Russian philosophy

I find myself wrestling with the meaning in this story of an epic struggle of worldviews.

A dispute over the existence of God between four Russians drunk on a litre of pure alcohol resulted in the death of two of the drinking buddies, news agencies reported on Monday.

The disagreement began at the weekend when the female house owner, her son, a male roommate and undisclosed male relative drank the litre of pure alcohol, “which they downed with snow,” a police investigator told RIA Novosti.
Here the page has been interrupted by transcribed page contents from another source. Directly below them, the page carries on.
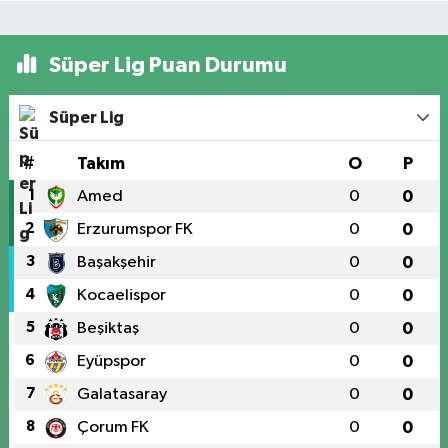
Süper Lig Puan Durumu
Süper Lig
#
Takım
O
P
1
Amed
0
0
2
Erzurumspor FK
0
0
3
Başakşehir
0
0
4
Kocaelispor
0
0
5
Beşiktaş
0
0
6
Eyüpspor
0
0
7
Galatasaray
0
0
8
Çorum FK
0
0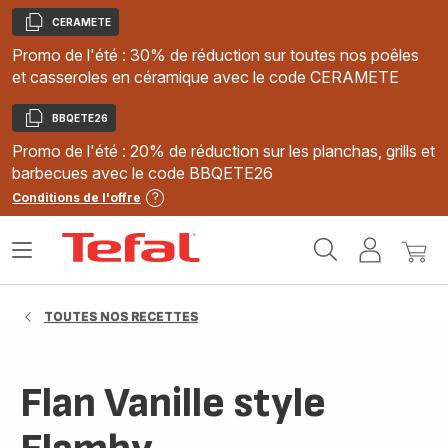
CERAMETE
Copier
Promo de l'été : 30% de réduction sur toutes nos poêles
et casseroles en céramique avec le code CERAMETE
BBQETE26
Copier
Promo de l'été : 20% de réduction sur les planchas, grills et
barbecues avec le code BBQETE26
Conditions de l'offre
Accueil
Ouvrir
Mon
Mon
Tefal
le
compte
panie
menu
TOUTES NOS RECETTES
Flan Vanille style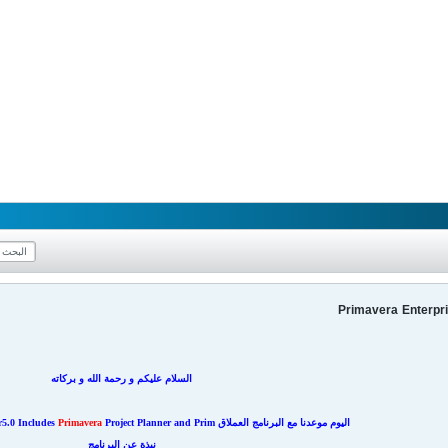
السلام عليكم و رحمة الله و بركاته
اليوم موعدنا مع البرنامج العملاق
Project Planner and Prim
Primavera
r5.0 Includes
نبذة عن البرنامج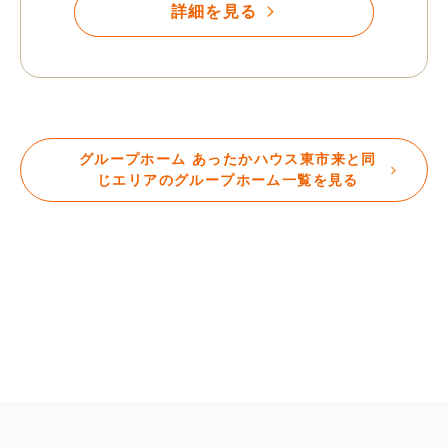
詳細を見る
グループホーム あったかハウス東市来と同
じエリアのグループホーム一覧を見る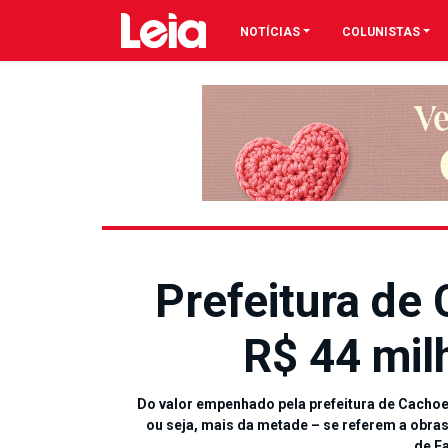
NOTÍCIAS
COLUNISTAS
Prefeitura de 
R$ 44 mil
Do valor empenhado pela prefeitura de Cachoe
ou seja, mais da metade – se referem a obras
de F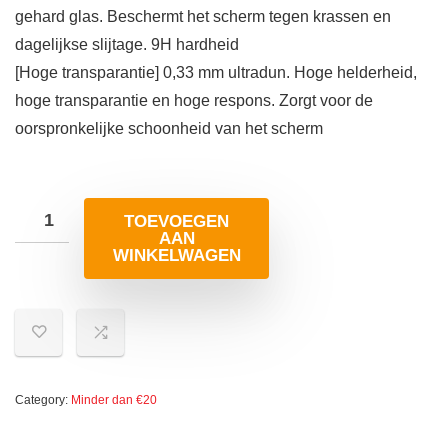
gehard glas. Beschermt het scherm tegen krassen en
dagelijkse slijtage. 9H hardheid
[Hoge transparantie] 0,33 mm ultradun. Hoge helderheid,
hoge transparantie en hoge respons. Zorgt voor de
oorspronkelijke schoonheid van het scherm
TOEVOEGEN
AAN
WINKELWAGEN
Category:
Minder dan €20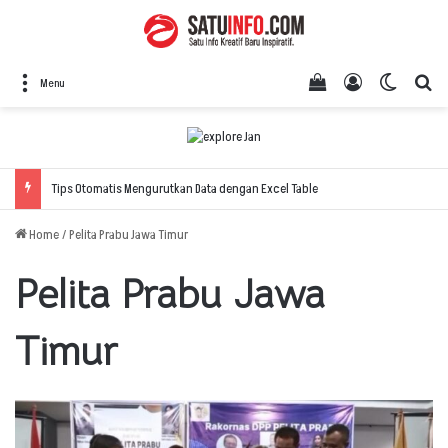
View your shopping
Log In
Switch 
Se
Menu
Tips Otomatis Mengurutkan Data dengan Excel Table
Home
/
Pelita Prabu Jawa Timur
Pelita Prabu Jawa
Timur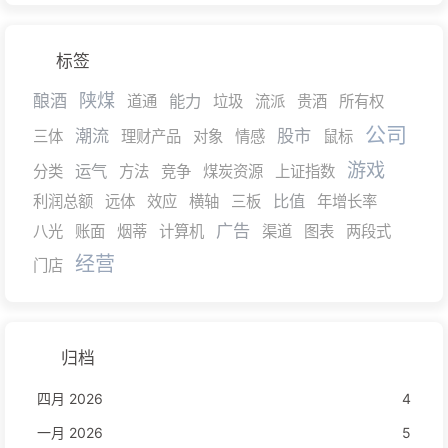
标签
陕煤
酿酒
能力
道通
垃圾
流派
贵酒
所有权
公司
潮流
股市
三体
理财产品
对象
情感
鼠标
游戏
运气
分类
方法
竞争
煤炭资源
上证指数
比值
利润总额
远体
效应
横轴
三板
年增长率
广告
八光
账面
烟蒂
计算机
渠道
图表
两段式
经营
门店
归档
四月 2026
4
一月 2026
5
First, I’m wondering whether downing 250mL of 190 proof alcohol improves one’s philosophy, or renders it incomprehensible. That’s only an interesting question because most philosophy is incomprehensible even when sober. I’d do the experiment, except I’ve often worked with beakers full of lab alcohol, and no way are they at all tempting.

The second big question is about the outcome: the story explains that the son knifed the other two men to death, but it doesn’t mention what his position on the existence of gods was.

So did the atheist win, or the believer?

Does it even matter in a grim cold universe, where we’re all doomed to eke out a futile existence until we die, where we’re either meaningless sputterings of a few pounds of electrified meat, or the serfs of immense beings who will snuff us out painfully, slowly, eternally and with casual disregard if we fail to properly praise them incessantly? Does anything matter? The snow falls. It will cover us all.

Pass the lab alcohol, tovarisch. Budem zdorovy.